## Problem to work on
Report each line below that carries the word "นนทบ".

--- Source information ---

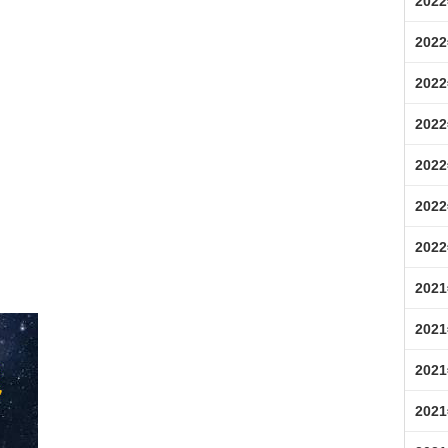
202
202
202
202
202
202
202
202
202
202
202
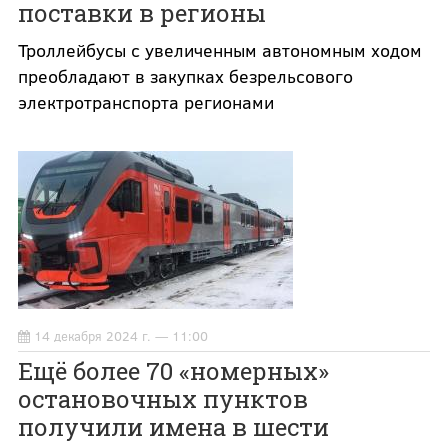
поставки в регионы
Троллейбусы с увеличенным автономным ходом
преобладают в закупках безрельсового
электротранспорта регионами
14 декабря 2024 г. — 11:00
Ещё более 70 «номерных»
остановочных пунктов
получили имена в шести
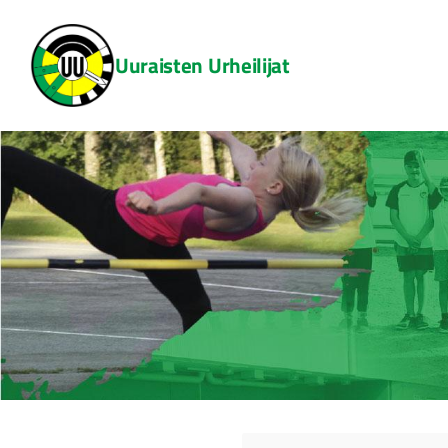
Siirry
sivun
Uuraisten Urheilijat
sisältöön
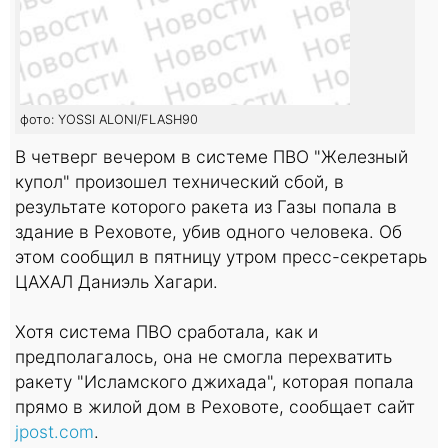
фото: YOSSI ALONI/FLASH90
В четверг вечером в системе ПВО "Железный
купол" произошел технический сбой, в
результате которого ракета из Газы попала в
здание в Реховоте, убив одного человека. Об
этом сообщил в пятницу утром пресс-секретарь
ЦАХАЛ Даниэль Хагари.
Хотя система ПВО сработала, как и
предполагалось, она не смогла перехватить
ракету "Исламского джихада", которая попала
прямо в жилой дом в Реховоте, сообщает сайт
jpost.com
.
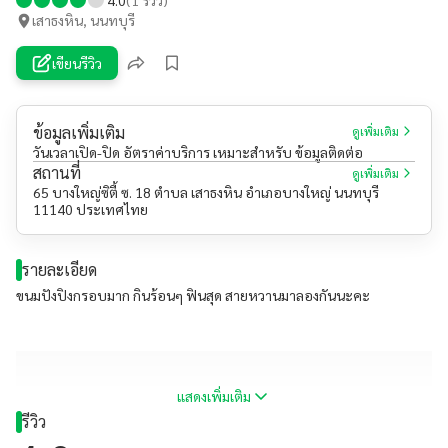
เสาธงหิน, นนทบุรี
เขียนรีวิว
ข้อมูลเพิ่มเติม
ดูเพิ่มเติม
วันเวลาเปิด-ปิด อัตราค่าบริการ เหมาะสำหรับ ข้อมูลติดต่อ
สถานที่
ดูเพิ่มเติม
65 บางใหญ่ซิตี้ ซ. 18 ตำบล เสาธงหิน อำเภอบางใหญ่ นนทบุรี
11140 ประเทศไทย
รายละเอียด
ขนมปังปิงกรอบมาก กินร้อนๆ ฟินสุด สายหวานมาลองกันนะคะ
แสดงเพิ่มเติม
รีวิว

---

## Task solution
เสาธงหิน, นนทบุรี
65 บางใหญ่ซิตี้ ซ. 18 ตำบล เสาธงหิน อำเภอบางใหญ่ นนทบุรี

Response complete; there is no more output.